Ex-PM proposes Euro-Atlantic coalition in Bulgaria

Borissov’s party is currently in opposition. He explained that the centre-right GERB could work with any party that supports the adoption of the euro, supports Ukraine, supports Bulgaria’s membership in the EU and NATO and works for full diversification of gas and oil supplies. [EPA-EFE/VASSIL DONEV]

The country should be ruled by a new Euro-Atlantic coalition, GERB leader Boyko Borissov said shortly after apologising to resigned Prime Minister Kiril Petkov for calling him a “coward” on Wednesday.

Borissov’s party is currently in opposition. He explained that the centre-right GERB could work with any party that supports the adoption of the euro, supports Ukraine, supports Bulgaria’s membership in the EU and NATO and works for full diversification of gas and oil supplies.

Three political formations in parliament that meet these conditions are the MRF, the “Change Continues” and the “Democratic Bulgaria”. The “Change continues” is the party of the ousted Petkov, and “Democratic Bulgaria” is his coalition partner. The liberal MRF is the party of US-sanctioned MP Delyan Peevski.
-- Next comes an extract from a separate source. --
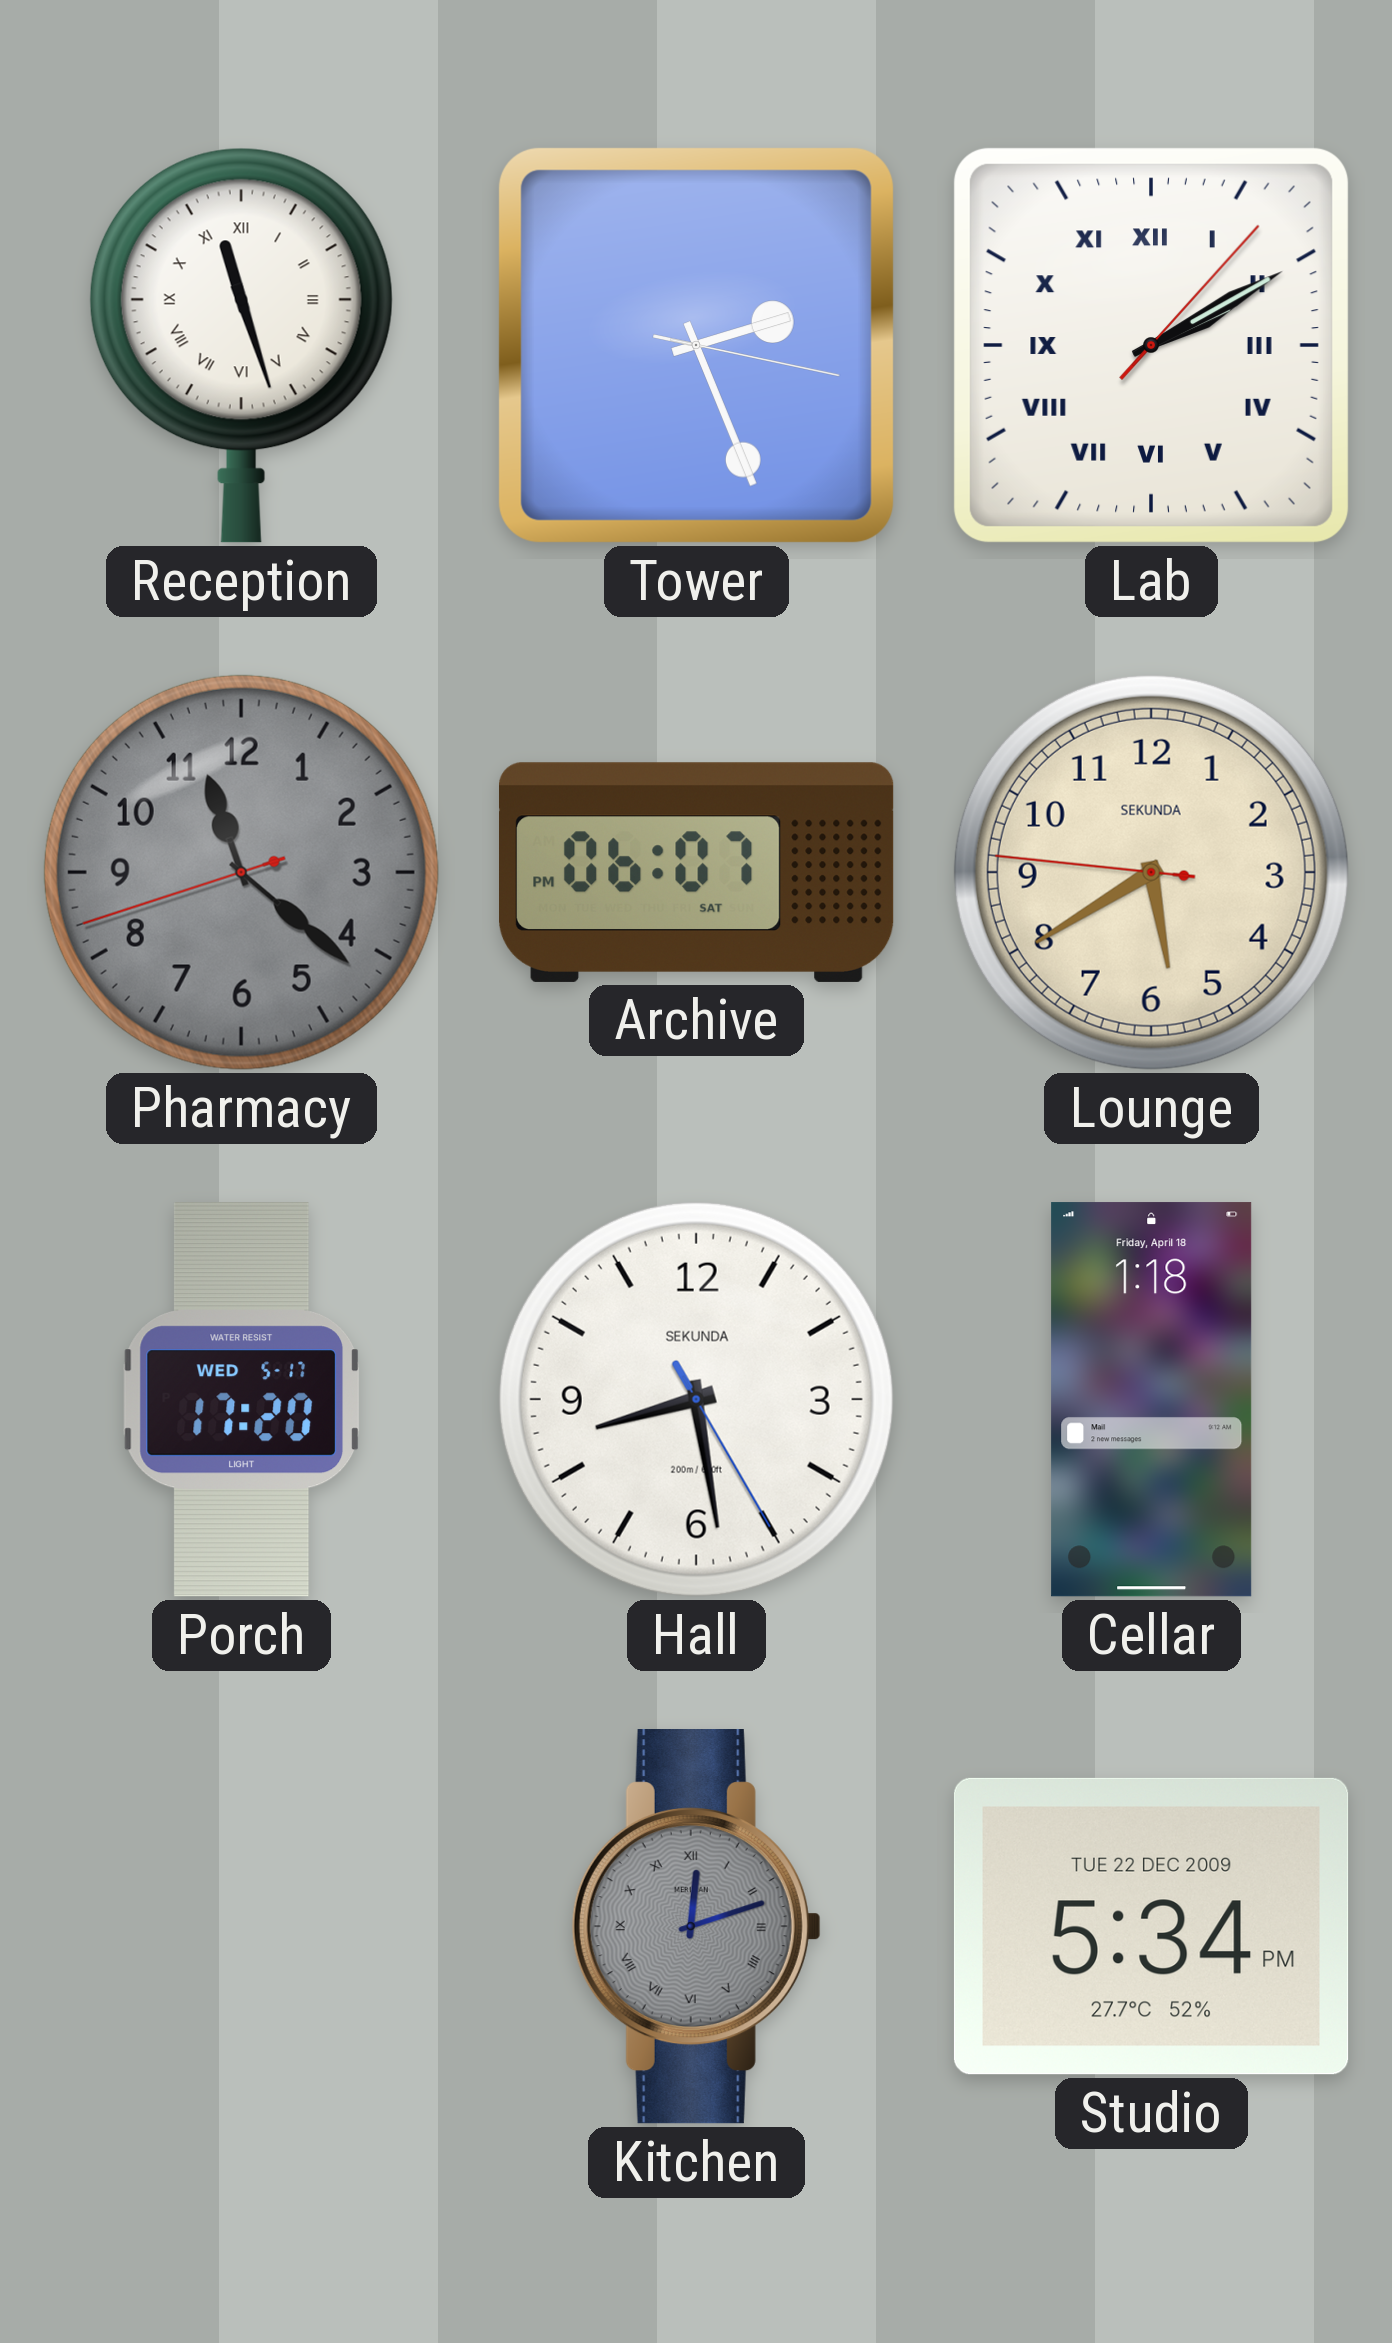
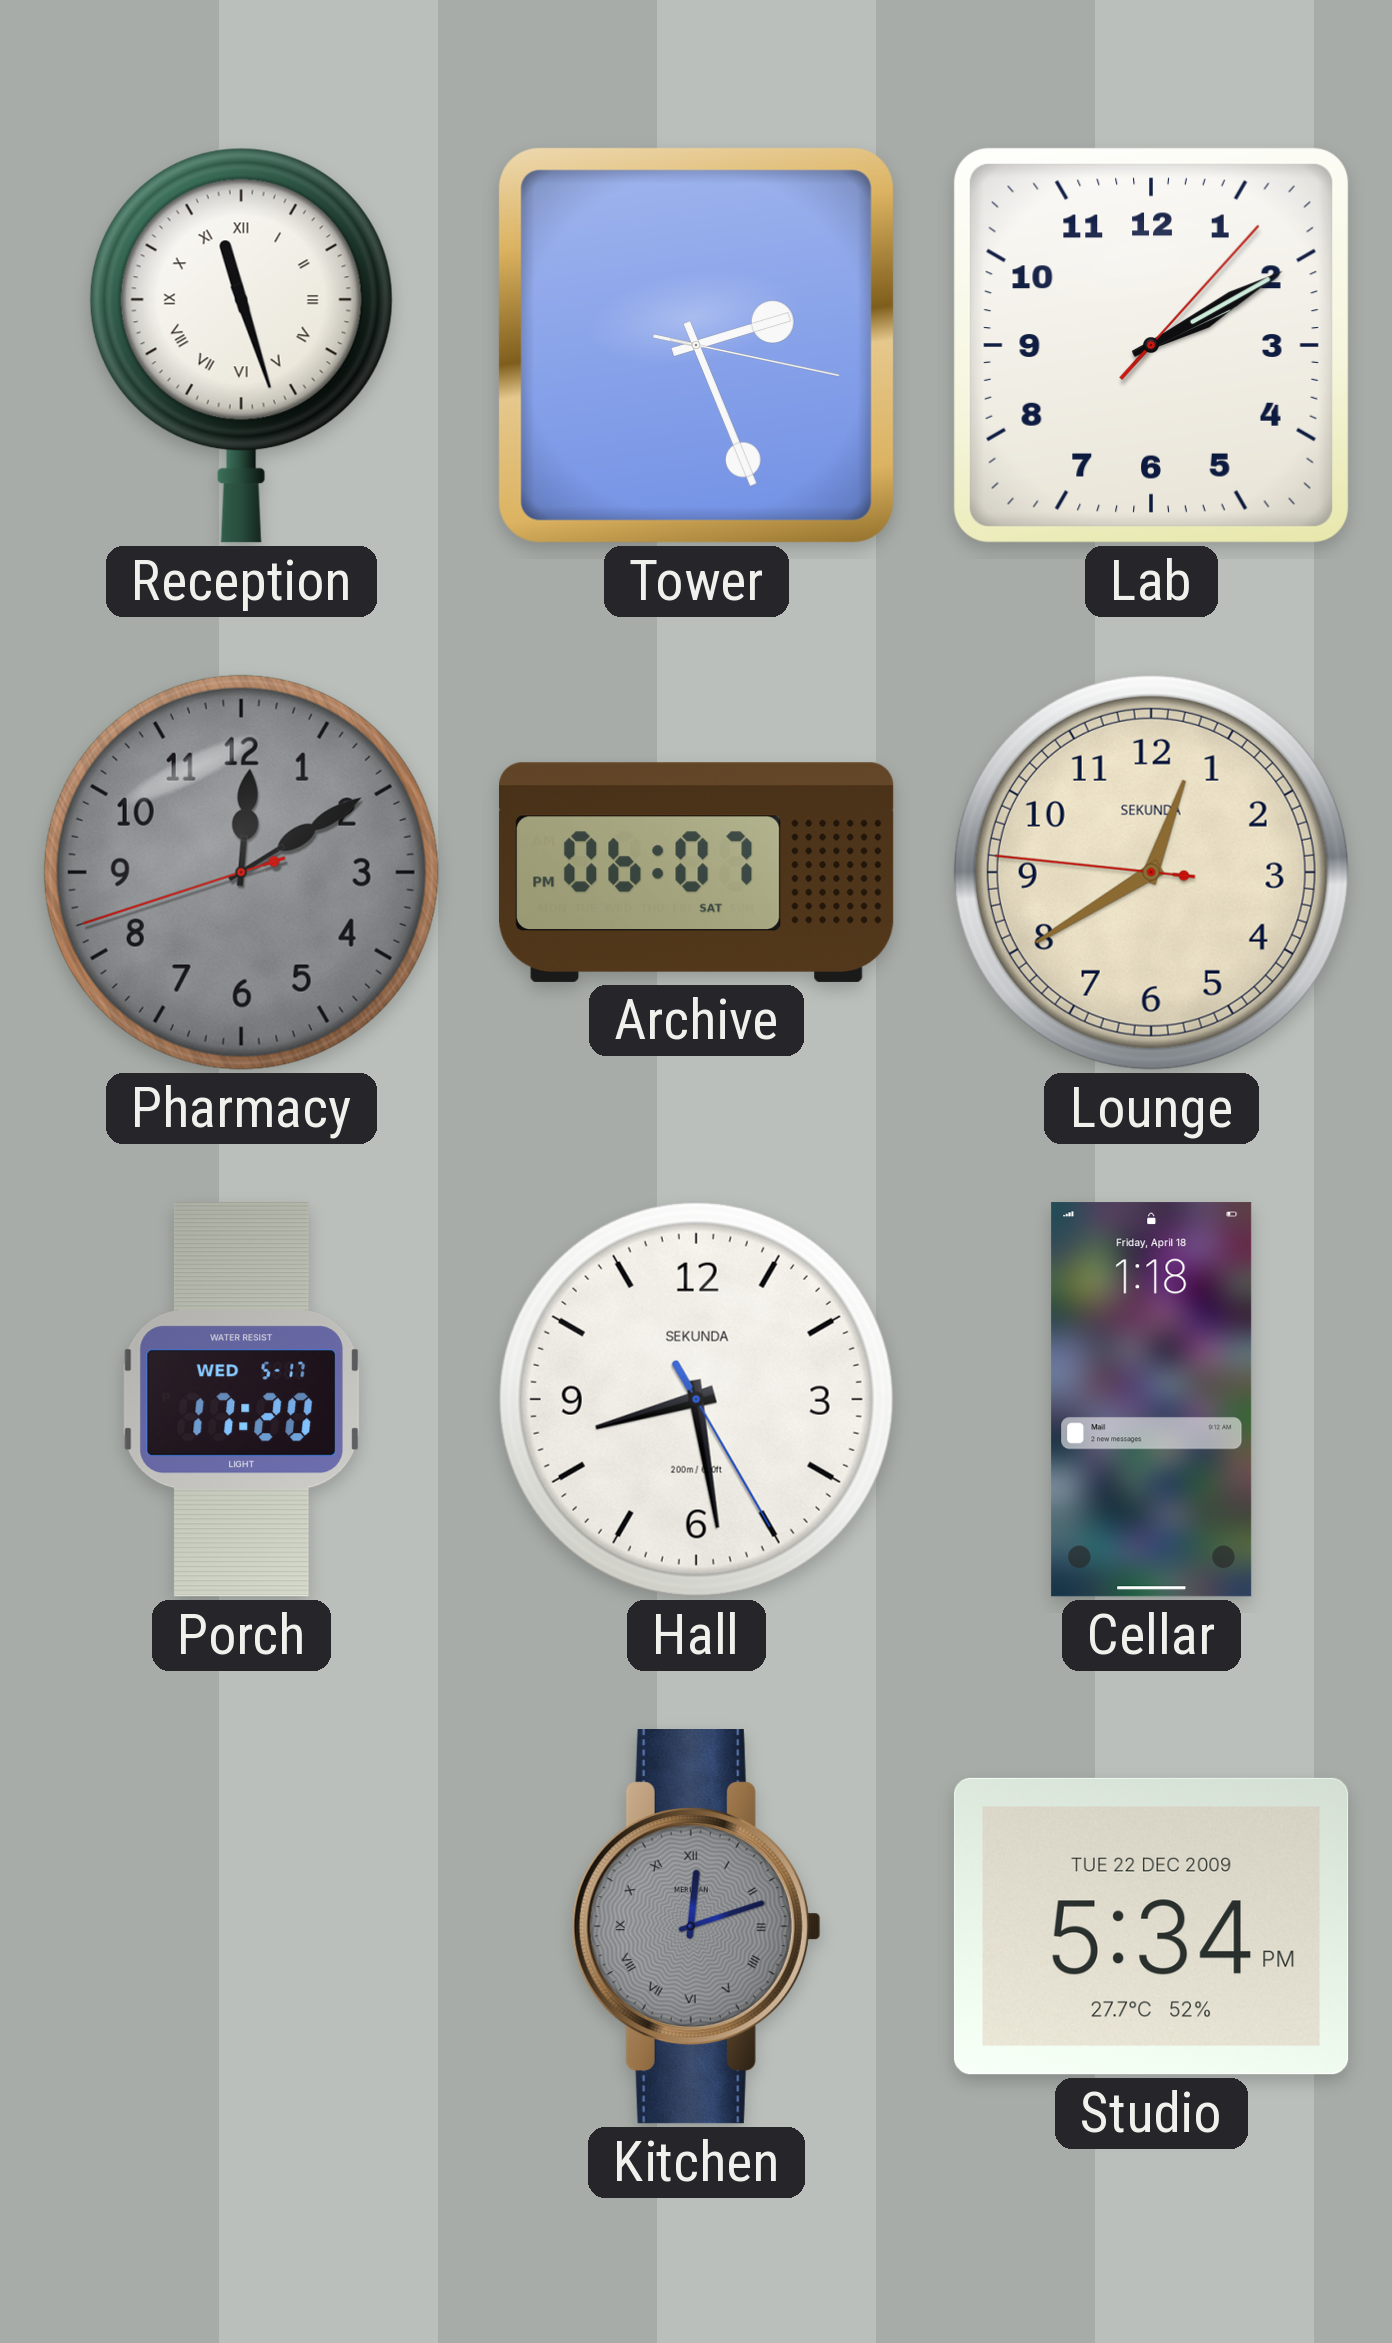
Lab numerals: Roman -> Arabic
Pharmacy: 11:21 -> 12:09
Lounge: 5:39 -> 12:39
Borissov did not rule out any of them as a possible future partner. “You can always find a formula for these basic tasks, the judiciary, real reforms… To sit down and talk to the competent people of each party and solve them,” he said.

It is almost unthinkable for “Change Continues” and “Democratic Bulgaria” to enter into a coalition with GERB in this parliament because their main pre-election promise was the abolition of the “Borissov” model in the country’s government. Petkov immediately rejected Borissov’s offer.

“If Boyko Borissov decides to go to a warm island, I am sure we have ideas for a European Bulgaria with some of his deputies,” he said.

Petkov will resign on Monday (27 June) but will hold the post of prime minister until a new government is elected or parliament is dissolved. The prime minister said he would continue to keep a very clear line with whom he could form a coalition.

“The fight against corruption cannot happen as long as you have a coalition partner who was part of corruption,” he continued, addressing GERB, adding that he did not see such a coalition as an opportunity. “There can be no stability at any cost,” the prime minister said.

Borissov’s offer could be seen as building a strategy after the likely early elections in September this year. Most opinion polls suggest that the most likely basis for a post-election coalition will be the parties’ geopolitical orientation in parliament.

On one side are GERB, “Change Continues” “Democratic Bulgaria” (CC and DB are considering an inter-party coalition to run in the elections), and the MRF. In the middle is the BSP, a Russophile party that has proven to be a loyal and predictable partner in the current pro-European government.

In the extreme pro-Kremlin spectrum is the Vazrazhdane party, which will most likely be isolated in the next parliament. This party continues to gain support because of the war in Ukraine and is calling for Bulgaria’s withdrawal from NATO and renegotiation of EU membership.

Stefan Yanev’s new “Bulgarian Rise” party has announced Eurosceptic and pro-Russian positions but supports Bulgaria’s membership in the EU and NATO.